Depreciation is a deduction from your income, not a credit. That is, it's not money you're getting from the IRS, at least not directly. Lower taxable income means lower tax, and if you've already paid more than you owe, you may get a refund, but that's different from the IRS just giving you the amount of the depreciation. Since depreciation is larger than your net income, you won't be able to fully benefit from it. You may be able to claim the loss against your other income and/or carry the loss forward. You should check with a tax professional what your options here are.
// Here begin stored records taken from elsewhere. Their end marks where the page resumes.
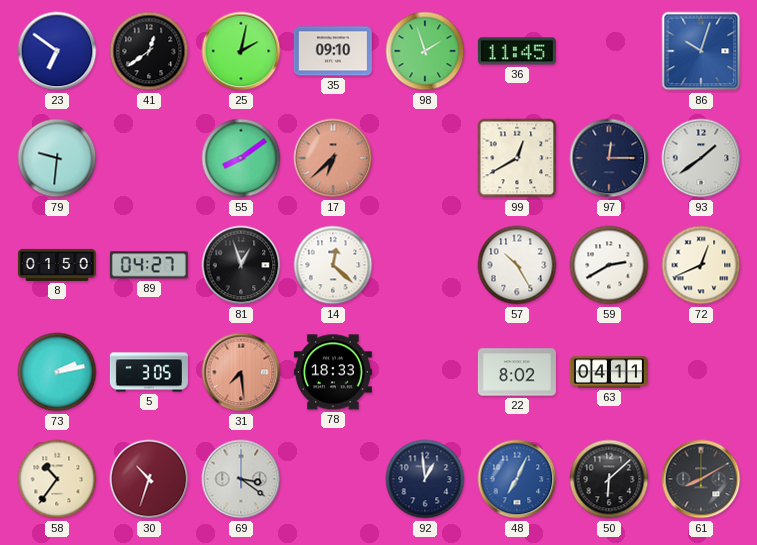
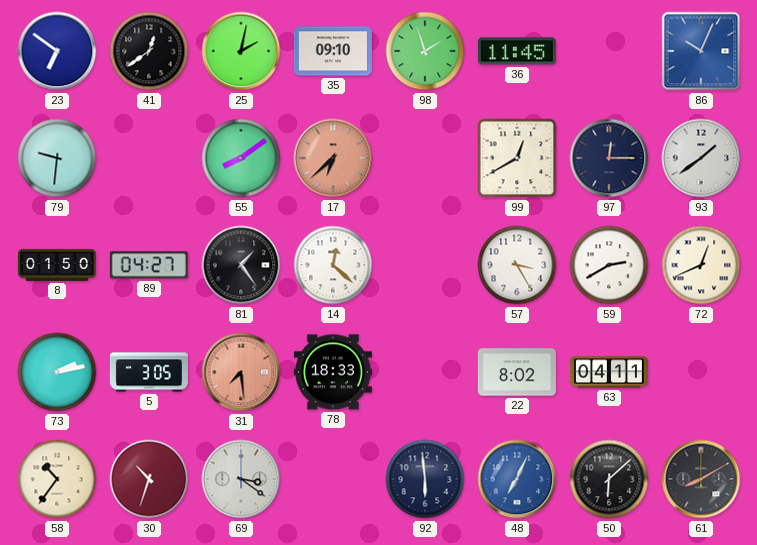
86: 10:03 -> 10:04
81: 12:57 -> 1:24
57: 10:25 -> 3:25
92: 12:59 -> 5:59
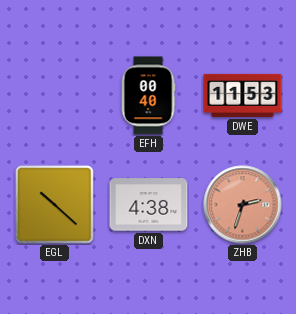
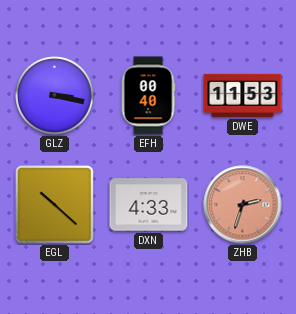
GLZ: none -> 3:17
DXN: 4:38 -> 4:33
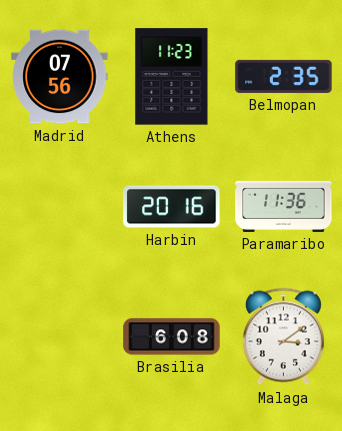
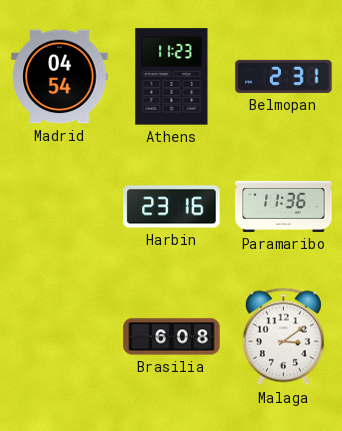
Madrid: 07:56 -> 04:54
Belmopan: 2:35 -> 2:31
Harbin: 20:16 -> 23:16
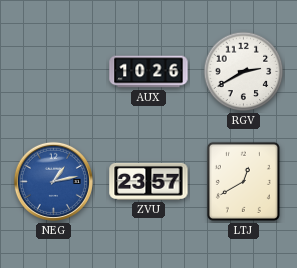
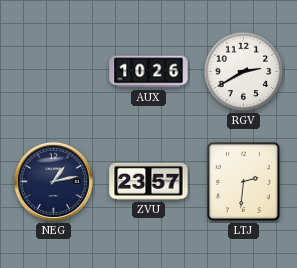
NEG dial: blue -> navy
LTJ: 12:40 -> 2:31
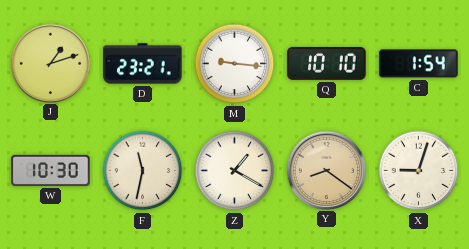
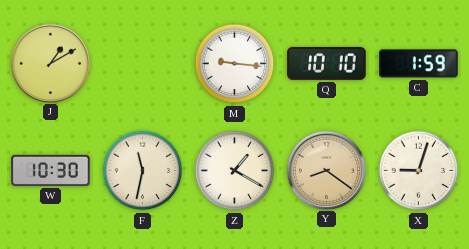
J: 1:12 -> 1:10
D: 23:21 -> none
C: 1:54 -> 1:59
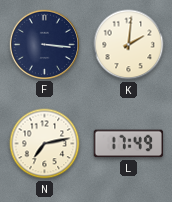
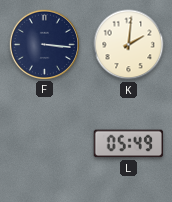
N: 7:13 -> none
L: 17:49 -> 05:49
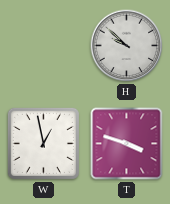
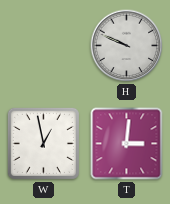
H: 9:52 -> 9:49
T: 3:48 -> 3:01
The decrease in value of your assets is an expense, so it's a bit misleading to give your net income after expenses, when that doesn't include depreciation. The depreciation for tax purposes is, of course, not necessarily the same as the actual decrease in fair market value, but when you're calculating profit, you should consider "actual" depreciation. Your calculated depreciation is more than four times your net income, which should give you pause. Again, that's not necessarily all "real" expense, but some of it is. You should seriously consider whether your making an actual profit, especially since there may be other expenses you're not considering.
Also, I don't understand the line
(LTV * Purchase Price) / 27.5 = $4,092.92 depreciation
You give LTV as 0.8 and purchase price as $72,500, and I calculate 0.8*$72,500/27.5 as $2,1091.